War Hindenburg Antisemit?
Der Sieger der Schlacht bei Tannenberg 1914 (mit Generalstabschef Erich LUDENDORFF) und spätere Reichspräsident, Generalfeldmarschall Paul VON HINDENBURG UND BENECKENDORFF, wird seit einiger Zeit von deutschen Historikern und in Medien des Antisemitismus verdächtigt,1 und auch mit dieser Begründung werden in vielen Orten Straßen, die vor Jahrzehnten nach ihm benannt wurden, umgewidmet. So äußerte der Mainzer Zeitgeschichtler Prof. Dr. Sönke NEITZEL, HINDENBURG sei »sicher kein Freund der Juden gewesen«,[1] und meinte, es sei deswegen sinnvoll, die Mainzer Hindenburgstraße umzubenennen. Anfang 2010 wurde in Solingen die Hindenburgstraße gegen erheblichen Widerstand aus der Bürgerschaft umbenannt.1 Auch anderenorts geschah dasselbe.
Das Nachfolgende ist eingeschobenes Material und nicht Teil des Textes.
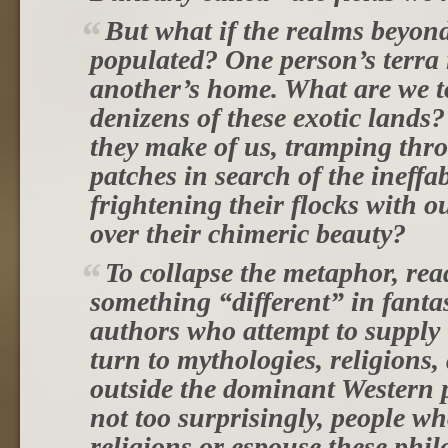
But what if the realms beyond
populated? One person’s terra 
another’s home. What are we t
denizens of these exotic lands
they make of us, tramping thr
patches in search of the ineffa
frightening their flocks with 
over their chimeric beauty?
To collapse the metaphor, rea
something “different” in fantas
authors who attempt to supply 
turn to mythologies, religions,
outside the dominant Western
not too surprisingly, people wh
religions or espouse these phil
Doch diese Vorwürfe sind unberechtigt. HINDENBURG war kein Antisemit. Im Gegenteil: Er trat — auch noch im Dritten Reich — für Juden ein. So hat er im August 1932 »jeden Versuch einer Verletzung der verfassungsmäßigen politischen und religiösen Rechte jüdischer Landesangehöriger« verurteilt.1 Einer seiner Biographen, Emil LUDWIG (als Emil COHN geboren, 1881-1948), schrieb dazu: »Er kannte die Statistik, die von sechshunderttausend deutschen Juden einhunderttausend im Kriege auswies und zwölftausend Gefallene. Seine nächsten Freunde, die CRAMONS, schlesische Junker, hatten Sohn und Tochter an Juden verheiratet. Seine eigene Tante, Schwester seines Vaters, ein Fräulein VON BENECKENDORFF UND HINDENBURG, hatte den jüdischen Medizinalrat Dr. COHEN VAN BAREN geheiratet, und nach ihrem frühen Tode war die jüngere Schwester ihr als Frau des Schwagers gefolgt, in diesem jüdischen Hause in Posen hatte HINDENBURGs Vater seine Frau kennengelernt.«[2]

In einem Brief vom 3. Oktober 1932 bedankt sich HINDENBURG, damals Reichspräsident, für die Zusendung des vom >Reichsbund jüdischer Frontsoldaten< (RjF) veröffentlichten Erinnerungswerkes Die jüdischen Gefallenen des deutschen Heeres, der deutschen Marine und der deutschen Schutztruppen 1914-1918 beim Vorsitzenden des RjF, Dr. Leo LÖWENSTEIN, mit den Worten: »In ehrfurchtsvoller Erinnerung an die auch aus Ihren Reihen für das Vaterland gefallenen Kameraden nehme ich das Buch entgegen. … Mit kameradschaftlichem Gruß.«
Als mit einem Brief vom 23. Februar 1933 sich die Berliner Jüdin Frieda FRIEDMANN, die zwei Brüder im Ersten Weltkrieg verloren hatte, an HINDENBURG wandte und sich darin über die begonnene Hetze gegen Juden beklagte, antwortete der Reichspräsident sofort mit Schreiben vom 25. Februar 1933 und erklärte darin, daß er ihren Brief gleich an den Reichskanzler HITLER weitergeleitet habe und »daß er die von Ihnen erwähnten Ausschreitungen gegenüber jüdischen Reichsangehörigen lebhaft mißbilligt und bedauert«.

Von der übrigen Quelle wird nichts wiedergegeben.